From 1941 onwards the German occupation became increasingly brutal and aggressive. More and more Jews were arrested and imprisoned. Anti-Semitism increased. Anti-Jewish measures grew in number and in ferocity. During the weekend of 22nd and 23rd February hundreds of heavily armed German secret military policemen – the Grüne Feldpolizei – descended on the city centre and other districts. In the Jewish Quarter the doors of the houses were kicked in. Bloodhounds were let loose on Jewish people. Young Jewish men were taken to one of the town’s squares, Jonas Daniël Meijerplein and whipped and 427 of them between the ages of 18 and 35 were taken and held as hostages, then deported to Buchenwald and Mauthausen where within a year they had died through mistreatment and terrible hardship.
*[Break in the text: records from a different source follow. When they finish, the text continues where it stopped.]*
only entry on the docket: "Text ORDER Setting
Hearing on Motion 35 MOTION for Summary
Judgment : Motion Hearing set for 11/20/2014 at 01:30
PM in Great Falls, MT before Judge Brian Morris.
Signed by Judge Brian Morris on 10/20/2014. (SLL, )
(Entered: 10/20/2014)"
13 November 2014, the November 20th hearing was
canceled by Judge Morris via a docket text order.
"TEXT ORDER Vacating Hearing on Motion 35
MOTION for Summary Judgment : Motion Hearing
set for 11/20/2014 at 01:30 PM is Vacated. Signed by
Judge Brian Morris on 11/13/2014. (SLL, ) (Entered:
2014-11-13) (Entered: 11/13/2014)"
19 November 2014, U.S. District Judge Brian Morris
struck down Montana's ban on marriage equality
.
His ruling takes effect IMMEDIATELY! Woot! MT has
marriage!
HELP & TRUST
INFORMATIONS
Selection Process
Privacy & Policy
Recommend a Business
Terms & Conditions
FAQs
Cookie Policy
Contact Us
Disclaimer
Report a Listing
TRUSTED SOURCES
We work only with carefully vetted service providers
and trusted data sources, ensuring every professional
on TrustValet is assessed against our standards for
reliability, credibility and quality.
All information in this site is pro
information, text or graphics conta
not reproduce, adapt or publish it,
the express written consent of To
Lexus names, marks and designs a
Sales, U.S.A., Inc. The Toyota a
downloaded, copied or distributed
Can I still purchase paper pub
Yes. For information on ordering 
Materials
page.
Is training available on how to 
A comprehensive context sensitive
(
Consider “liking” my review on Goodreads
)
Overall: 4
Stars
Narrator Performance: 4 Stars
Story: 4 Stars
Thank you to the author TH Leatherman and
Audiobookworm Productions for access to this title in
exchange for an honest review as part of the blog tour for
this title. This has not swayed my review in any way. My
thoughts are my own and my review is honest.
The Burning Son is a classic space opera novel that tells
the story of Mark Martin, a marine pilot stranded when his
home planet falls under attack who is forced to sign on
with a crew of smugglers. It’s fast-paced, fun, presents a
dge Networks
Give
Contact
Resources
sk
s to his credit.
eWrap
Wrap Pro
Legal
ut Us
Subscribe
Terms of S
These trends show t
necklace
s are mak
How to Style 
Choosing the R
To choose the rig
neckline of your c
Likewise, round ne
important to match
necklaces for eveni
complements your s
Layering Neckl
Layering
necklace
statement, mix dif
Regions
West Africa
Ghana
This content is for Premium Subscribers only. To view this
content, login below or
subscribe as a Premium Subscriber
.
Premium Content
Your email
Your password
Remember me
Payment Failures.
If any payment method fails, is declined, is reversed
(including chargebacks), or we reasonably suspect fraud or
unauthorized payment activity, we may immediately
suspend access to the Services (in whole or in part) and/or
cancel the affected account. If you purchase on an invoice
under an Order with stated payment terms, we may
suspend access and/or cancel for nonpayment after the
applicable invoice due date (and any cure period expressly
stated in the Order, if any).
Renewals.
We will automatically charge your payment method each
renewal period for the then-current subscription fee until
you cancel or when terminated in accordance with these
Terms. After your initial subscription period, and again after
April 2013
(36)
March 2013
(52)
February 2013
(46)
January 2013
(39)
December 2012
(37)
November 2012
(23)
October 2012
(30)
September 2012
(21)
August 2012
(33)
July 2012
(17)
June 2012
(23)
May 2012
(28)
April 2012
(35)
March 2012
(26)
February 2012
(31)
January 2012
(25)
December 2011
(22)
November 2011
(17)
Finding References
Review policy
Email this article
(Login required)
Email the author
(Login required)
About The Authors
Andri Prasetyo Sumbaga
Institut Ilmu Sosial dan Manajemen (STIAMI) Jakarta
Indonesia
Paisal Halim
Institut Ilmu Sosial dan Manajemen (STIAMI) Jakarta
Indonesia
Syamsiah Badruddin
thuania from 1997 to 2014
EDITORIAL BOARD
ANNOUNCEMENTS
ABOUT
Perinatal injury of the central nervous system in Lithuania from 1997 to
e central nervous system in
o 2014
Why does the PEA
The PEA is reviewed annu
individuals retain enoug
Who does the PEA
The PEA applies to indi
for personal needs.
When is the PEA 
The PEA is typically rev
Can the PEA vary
The inhabitants of Amsterdam watched on in dismay. The then illegal Communist Party of the Netherlands called on the population to resist the persecution of the Jews. On the morning of 25th February a pamphlet was distributed with the text: ‘Protest against the appalling persecution of the Jews. Can you tolerate this? No, a thousand times no! Have you the power and the strength to prevent this shocking terror? Yes, you do!’ With ‘Strike! Strike! Strike!’ they called on the people of Amsterdam to declare their solidarity and rise in resistance.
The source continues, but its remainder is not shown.